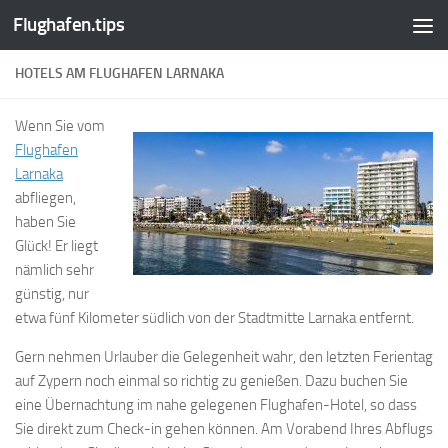
Flughafen.tips
Zum Inhalt springen
HOTELS AM FLUGHAFEN LARNAKA
Wenn Sie vom
Flughafen
Larnaka
abfliegen,
haben Sie
Glück! Er liegt
nämlich sehr
günstig, nur
etwa fünf Kilometer südlich von der Stadtmitte Larnaka entfernt.
Gern nehmen Urlauber die Gelegenheit wahr, den letzten Ferientag
auf Zypern noch einmal so richtig zu genießen. Dazu buchen Sie
eine Übernachtung im nahe gelegenen Flughafen-Hotel, so dass
Sie direkt zum Check-in gehen können. Am Vorabend Ihres Abflugs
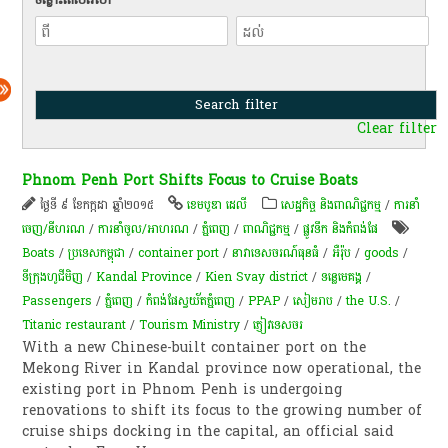
Clear filter
Phnom Penh Port Shifts Focus to Cruise Boats
ថ្ងៃទី ៩ ខែកក្កដា ឆ្នាំ២០១៥
ខេមបូឌា ដេលី
សេដ្ឋកិច្ច និងពាណិជ្ជកម្ម
/
ការនាំ
ចេញ/នីហរណ
/
ការនាំចូល/អាហរណ
/
ភ្នំពេញ
/
ពាណិជ្ជកម្ម
/
ផ្លូវទឹក និងកំពង់ផែ
Boats
/
ប្រទេសកម្ពុជា
/
container port
/
នាវា​ទេសចរណ៍​ធុន​ធំ​
/
អឺរ៉ុប
/
goods
/
ទីក្រុងហូជីមិញ
/
Kandal Province
/
Kien Svay district
/
ទន្លេមេគង្គ
/
Passengers
/
ភ្នំពេញ
/
កំពង់ផែស្វយ័តភ្នំពេញ
/
PPAP
/
សៀមរាប
/
the U.S.
/
Titanic restaurant
/
Tourism Ministry
/
ភ្ញៀវ​ទេសចរ
With a new Chinese-built container port on the
Mekong River in Kandal province now operational, the
existing port in Phnom Penh is undergoing
renovations to shift its focus to the growing number of
cruise ships docking in the capital, an official said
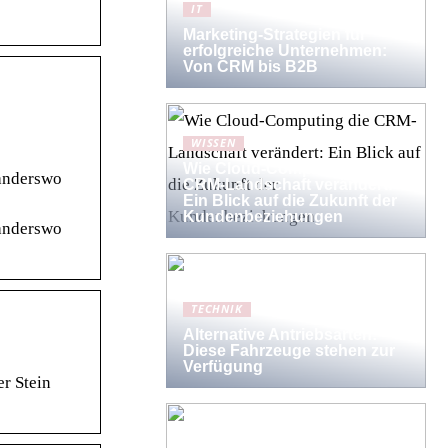
IT
Marketing-Strategien für
erfolgreiche Unternehmen:
Von CRM bis B2B
WISSEN
Wie Cloud-Computing die
 anderswo
CRM-Landschaft verändert:
Ein Blick auf die Zukunft der
Kundenbeziehungen
 anderswo
TECHNIK
Alternative Antriebsarten:
Diese Fahrzeuge stehen zur
Verfügung
r Stein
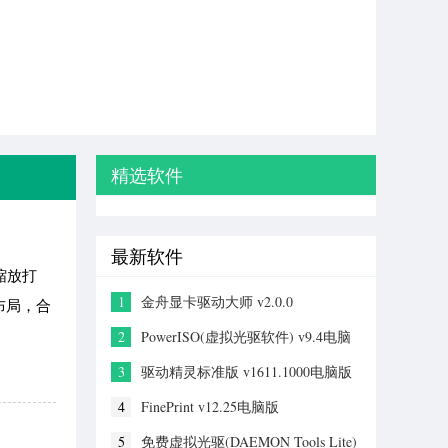
精选软件
最新软件
缩放打
1
金舟显卡驱动大师 v2.0.0
布局，合
2
PowerISO(虚拟光驱软件) v9.4电脑
版
3
驱动精灵标准版 v1611.1000电脑版
4
FinePrint v12.25电脑版
5
免费虚拟光驱(DAEMON Tools Lite)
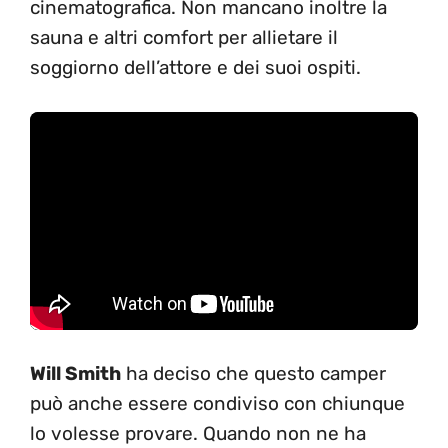
cinematografica. Non mancano inoltre la
sauna e altri comfort per allietare il
soggiorno dell’attore e dei suoi ospiti.
Will Smith
ha deciso che questo camper
può anche essere condiviso con chiunque
lo volesse provare. Quando non ne ha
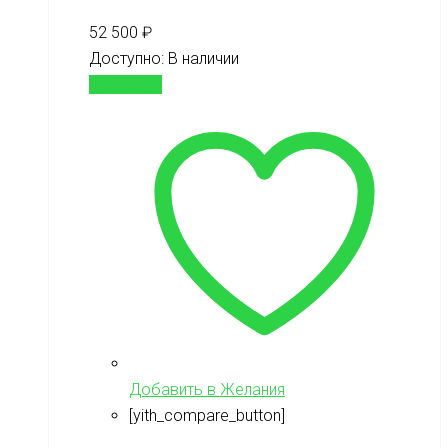
52 500
₽
Доступно:
В наличии
В корзину
Добавить в Желания
[yith_compare_button]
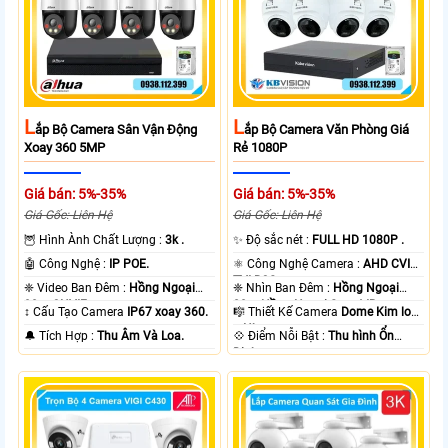
L
L
Ắp Bộ Camera Sân Vận Động
Ắp Bộ Camera Văn Phòng Giá
Xoay 360 5MP
Rẻ 1080P
Giá bán: 5%-35%
Giá bán: 5%-35%
Giá Gốc: Liên Hệ
Giá Gốc: Liên Hệ
🦉 Hình Ành Chất Lượng :
3k .
✨ Độ sắc nét :
FULL HD 1080P .
🤖️ Công Nghệ :
IP POE.
⚛️ Công Nghệ Camera :
AHD CVI
TVI BCS.
❈ Video Ban Đêm :
Hồng Ngoại
❈ Nhìn Ban Đêm :
Hồng Ngoại
30m ONVIF.
20m Hồng Ngoại Smart IR.
↕️ Cấu Tạo Camera
IP67 xoay 360.
🎼️ Thiết Kế Camera
Dome Kim loại
+ Nhựa.
️🔔 Tích Hợp :
Thu Âm Và Loa.
️💠 Điểm Nỗi Bật :
Thu hình Ổn
Định.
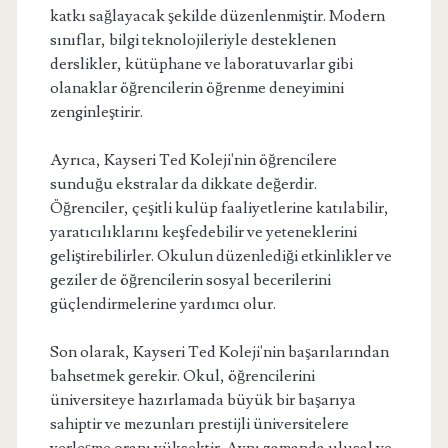
katkı sağlayacak şekilde düzenlenmiştir. Modern
sınıflar, bilgi teknolojileriyle desteklenen
derslikler, kütüphane ve laboratuvarlar gibi
olanaklar öğrencilerin öğrenme deneyimini
zenginleştirir.
Ayrıca, Kayseri Ted Koleji'nin öğrencilere
sunduğu ekstralar da dikkate değerdir.
Öğrenciler, çeşitli kulüp faaliyetlerine katılabilir,
yaratıcılıklarını keşfedebilir ve yeteneklerini
geliştirebilirler. Okulun düzenlediği etkinlikler ve
geziler de öğrencilerin sosyal becerilerini
güçlendirmelerine yardımcı olur.
Son olarak, Kayseri Ted Koleji'nin başarılarından
bahsetmek gerekir. Okul, öğrencilerini
üniversiteye hazırlamada büyük bir başarıya
sahiptir ve mezunları prestijli üniversitelere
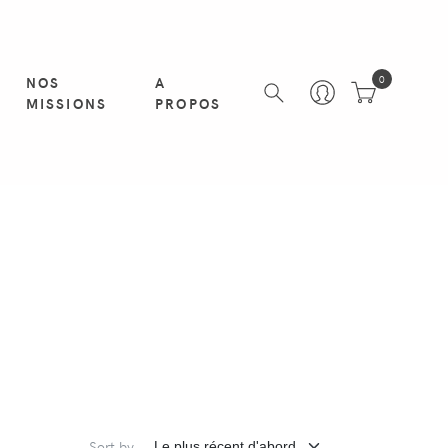
NOS
A
0
MISSIONS
PROPOS
Sort by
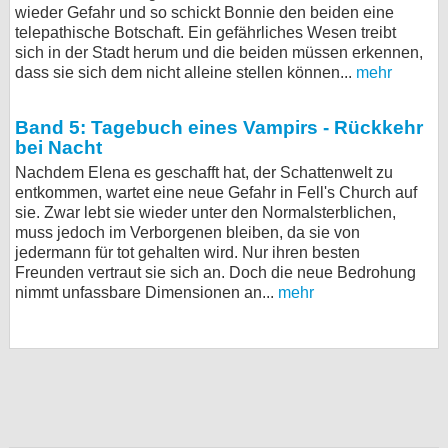
wieder Gefahr und so schickt Bonnie den beiden eine
telepathische Botschaft. Ein gefährliches Wesen treibt
sich in der Stadt herum und die beiden müssen erkennen,
dass sie sich dem nicht alleine stellen können...
mehr
Band 5: Tagebuch eines Vampirs - Rückkehr
bei Nacht
Nachdem Elena es geschafft hat, der Schattenwelt zu
entkommen, wartet eine neue Gefahr in Fell's Church auf
sie. Zwar lebt sie wieder unter den Normalsterblichen,
muss jedoch im Verborgenen bleiben, da sie von
jedermann für tot gehalten wird. Nur ihren besten
Freunden vertraut sie sich an. Doch die neue Bedrohung
nimmt unfassbare Dimensionen an...
mehr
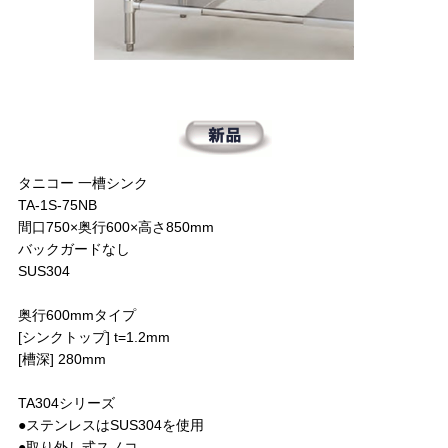
タニコー 一槽シンク
TA-1S-75NB
間口750×奥行600×高さ850mm
バックガードなし
SUS304
奥行600mmタイプ
[シンクトップ] t=1.2mm
[槽深] 280mm
TA304シリーズ
●ステンレスはSUS304を使用
●取り外し式スノコ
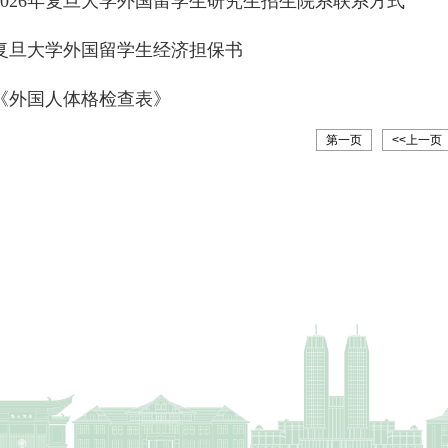
2026年复旦大学外国留学生研究生招生院系联系方式
复旦大学外国留学生经济担保书
《外国人体格检查表》
第一页
<<上一页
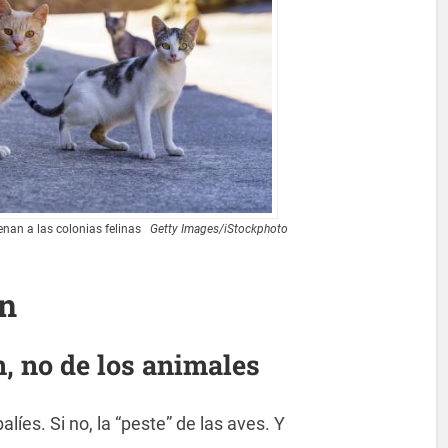
enan a las colonias felinas
Getty Images/iStockphoto
ón
, no de los animales
alíes. Si no, la “peste” de las aves. Y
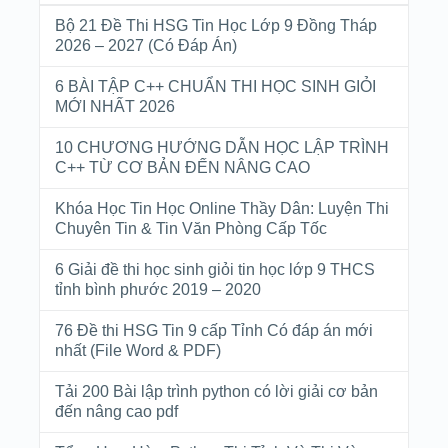
Bộ 21 Đề Thi HSG Tin Học Lớp 9 Đồng Tháp
2026 – 2027 (Có Đáp Án)
6 BÀI TẬP C++ CHUẨN THI HỌC SINH GIỎI
MỚI NHẤT 2026
10 CHƯƠNG HƯỚNG DẪN HỌC LẬP TRÌNH
C++ TỪ CƠ BẢN ĐẾN NÂNG CAO
Khóa Học Tin Học Online Thầy Dân: Luyện Thi
Chuyên Tin & Tin Văn Phòng Cấp Tốc
6 Giải đề thi học sinh giỏi tin học lớp 9 THCS
tỉnh bình phước 2019 – 2020
76 Đề thi HSG Tin 9 cấp Tỉnh Có đáp án mới
nhất (File Word & PDF)
Tải 200 Bài lập trình python có lời giải cơ bản
đến nâng cao pdf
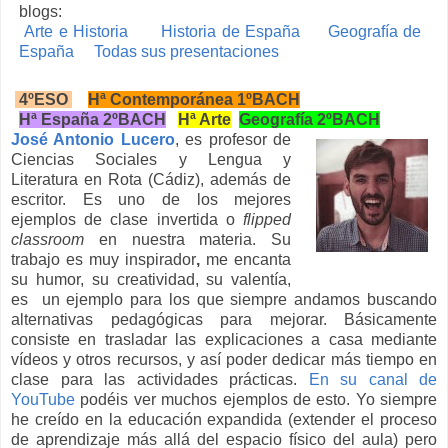
blogs:
Arte e Historia
Historia de España
Geografía de
España
Todas sus presentaciones
4ºESO
Hª Contemporánea 1ºBACH
Hª España 2ºBACH
Hª Arte
Geografía 2ºBACH
José Antonio Lucero
, es profesor de
Ciencias Sociales y Lengua y
Literatura en Rota (Cádiz), además de
escritor. Es uno de los mejores
ejemplos de clase invertida o
flipped
classroom
en nuestra materia. Su
trabajo es muy inspirador
,
me encanta
su humor, su creatividad, su valentía,
es un ejemplo para los que siempre andamos buscando
alternativas pedagógicas para mejorar. Básicamente
consiste en trasladar las explicaciones a casa mediante
vídeos y otros recursos, y así poder dedicar más tiempo en
clase para las actividades prácticas.
En su canal de
YouTube
podéis ver muchos ejemplos de esto. Yo siempre
he creído en la educación expandida (extender el proceso
de aprendizaje más allá del espacio físico del aula) pero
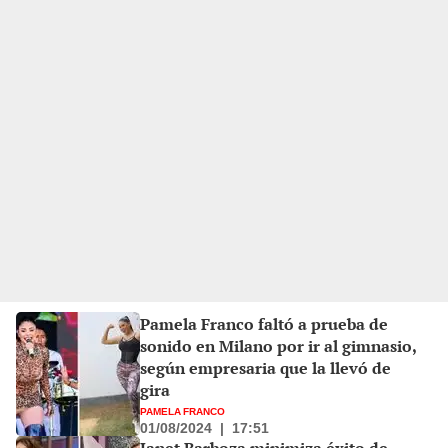
Pamela Franco faltó a prueba de
sonido en Milano por ir al gimnasio,
según empresaria que la llevó de
gira
PAMELA FRANCO
01/08/2024
|
17:51
Janet Barboza minimiza éxito de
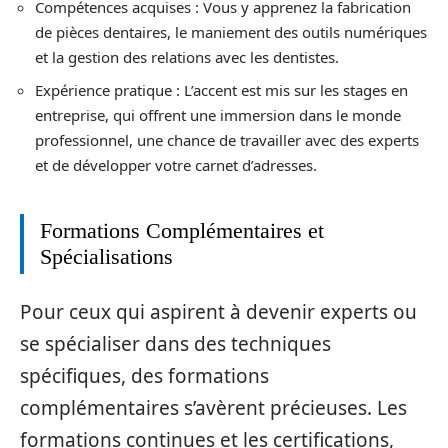
Compétences acquises : Vous y apprenez la fabrication
de pièces dentaires, le maniement des outils numériques
et la gestion des relations avec les dentistes.
Expérience pratique : L’accent est mis sur les stages en
entreprise, qui offrent une immersion dans le monde
professionnel, une chance de travailler avec des experts
et de développer votre carnet d’adresses.
Formations Complémentaires et
Spécialisations
Pour ceux qui aspirent à devenir experts ou
se spécialiser dans des techniques
spécifiques, des formations
complémentaires s’avèrent précieuses. Les
formations continues et les certifications,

********

- Task description -
If a line in the entries contains the word "container", copy that line out.

- Exercise output -
container port
With a new Chinese-built container port on the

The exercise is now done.